A call to save the human rights treaty body system

“The establishment of the human rights treaty bodies and the evolution of the treaty body system is one of the greatest achievements in the efforts of the international community to promote and protect human rights,” United Nations High Commissioner for Human Rights Navi Pillay said in her report on the strengthening of the human rights treaty body system (PDF). Pillay confirms in her report that this very system is in a crisis and cannot be sustained without the immediate action to help strengthen and improve it.

UN Secretary-General and Human Rights Chief at a meeting on treaty body strengthening © UN Photo/Paulo FilgueirasThe ten human rights treaty bodies are committees of independent experts that periodically examine the implementation of all treaties that State parties have ratified under international law.

“The system provides authoritative guidance on human rights standards, advises on how treaties apply in specific cases, and informs States parties or what they must do to ensure that all people enjoy their human rights,” United Nations Secretary-General Ban Ki-moon said in the introduction to her report.

In order to strengthen the treaty body system, Pillay’s 100-page report provides recommendations to enhance the visibility of the human rights treaty system and its accessibility to individuals and communities throughout the world who need it the most. “In late 2009, I called upon all stakeholders to embark upon a process of reflection on ways to strengthen the treaty body system,” Pillay said.

The report focuses on strengthening the system rather than reforming it. “Lessons learned from previous reform initiatives have led me to base this process on the premise that the legal parameters of the treaties should not be altered,” Pillay said.

According to her report, the treaty body system has nearly doubled in size since 2000. The system has seen a growth in treaty bodies and its members, as well as an increase in the amount of reports submitted by States and individuals, although only 16% of States parties report strictly on time.

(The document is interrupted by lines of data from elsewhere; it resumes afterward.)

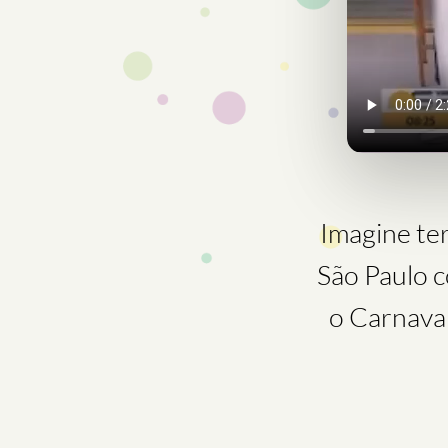
Imagine ter
São Paulo c
o Carnaval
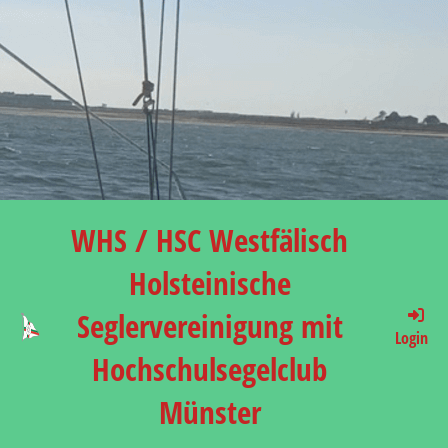
WHS / HSC Westfälisch
Holsteinische
Seglervereinigung mit
Login
Hochschulsegelclub
Münster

The system also features several new tools to promote human rights.

Unfortunately, the resources needed to sustain this complex system have stayed the same. “In doubling the size of the human rights treaty body system under these new instruments, there has been chronically insufficient attention given to properly resource this fundamental human rights mechanism,” Pillay said. “At a time when human rights claims are increasing in all parts of the world, it is unacceptable that the system can only function because of State’s non-compliance to their reporting obligations,” she said.

The report presented key recommendations to create a more efficient and streamlined approach to the treaty body system. Pillay proposed the use of a reporting calendar, so that every report is reviewed on time. Pillay hopes that this will result in equal treatment of all States.

Her report also recommended the utilization of new technologies, including webcasting and videoconferencing to increase visibility and accessibility to these treaty bodies. “Technology can and should serve human rights,” Pillay said.

“The ultimate objective of this process was to take stock of the challenges and improve the impact of treaty bodies on States parties and individuals or groups of individuals at the national level by strengthening their work while fully respecting their independence,” Pillay said. She added that it was absolutely made clear through the process that “the approach of absorbing new mandates within existing resources is not sustainable.”